When he got home and played that tape of Aerosmith’s fourth album and “Back in the Saddle” blasted from the speakers, the future frontman of Atlanta rockers Blackberry Smoke realized that he’d discovered something quite different from his dad’s bluegrass or the Bob Dylan and Rolling Stones records that his mom loved.
Now going by his hometown nickname Charlie Starr, the singer/guitarist covered Aerosmith songs with Blackberry Smoke during past visits to Boston—and he’ll have another shot when his band opens for Gov’t Mule at Blue Hills Bank Pavilion on Aug. 13.
While it’ll be their first tour together, Blackberry Smoke has played before with Gov’t Mule, fronted by Carolina-bred former Allman Brothers counterpart Warren Haynes. Two summers ago at the Pavilion, Starr joined Haynes’ band on a Marshall Tucker Band cover.
“We’re definitely kindred spirits,” says Starr, 42. “All this music that we play is coming from the same place, from the blues and hillbilly music and British rock ’n’ roll. It’s all tangled up in American rock ’n’ roll, which is Southern music anyway.”
At another end of the spectrum, however, Blackberry Smoke debuted at No. 1 on the country charts with their 2015 album Holding All the Roses, toured with the Zac Brown Band and recorded a song with country icon George Jones.
“The lines are so blurry,” Starr says of rock and country, suggesting that Southern rockers Lynyrd Skynyrd would be considered country if their ’70s music came out today. “You turn on country radio now and you hear gritty guitars and big drums. You don’t hear pedal steel and fiddle and weepy cheating songs anymore.”
Starr says his bluegrass-steeped father taught him guitar—“It was just understood, ‘Well, you’re going to play something,’ ”—and that partly influenced his style. “But it doesn’t make us a country band,” he says. “I’ve always been a little confused.”
Still, Starr says he’s glad to draw fans from the country camp, and Blackberry Smoke’s mostly word-of-mouth climb since its formation in 2000 included some exposure from SiriusXM’s Outlaw Country channel rather than terrestrial radio. “People aren’t selling records like they used to,” Starr says, “but then we turned around, this little band from Georgia, and made a record that debuted at No. 1.”
It was a long time coming for him. “There were limited options where I grew up, and you really only played in bars and cover bands ’cause there were no venues where people would go to hear original music,” says Starr, who—like other rural musicians from that region—moved to Atlanta, which was 80 miles away.
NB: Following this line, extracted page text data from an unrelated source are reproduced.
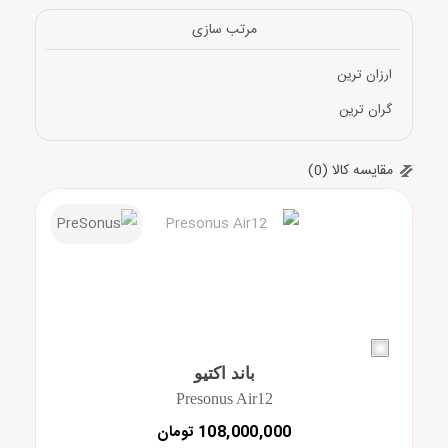
مقاله ها
مرتب سازی
ارزان ترین
گران ترین
مقایسه کالا (0)
باند اکتیو
Presonus Air12
108,000,000 تومان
He and his Blackberry Smoke mates—guitarist Paul Jackson, keyboardist Brandon Still, bassist Richard Turner and his drummer brother Brit—gave early thoughts to what type of music would best suit the market, Starr says. They settled for chunky, mid-tempo rock ’n’ roll somewhat akin to Atlanta predecessors the Black Crowes, with more of a country tinge. “We dedicated ourselves to this a long time ago,” he says. “We love what we do and we loved it when we played for nobody.”
There was plenty of that: Audiences ranged from nobody to 500 people for the band’s first decade, he says. “We first saw a growth in our fan base in Wisconsin and Michigan, and we would come home to Atlanta and couldn’t sell 30 tickets.”
Now that’s changed, from Atlanta to Boston, where the group headlined the House of Blues on its past two visits, once covering Aerosmith’s apt “Chip Away the Stone.” And Blackberry Smoke is poised to keep rising based on “Waiting for the Thunder,” a chord-whipped advance single from Like an Arrow, due out in October. “This new one might be more akin to our first album,” Starr says. “It’s just gnarly.”
Blackberry Smoke play Blue Hills Bank Pavilion on Aug. 13.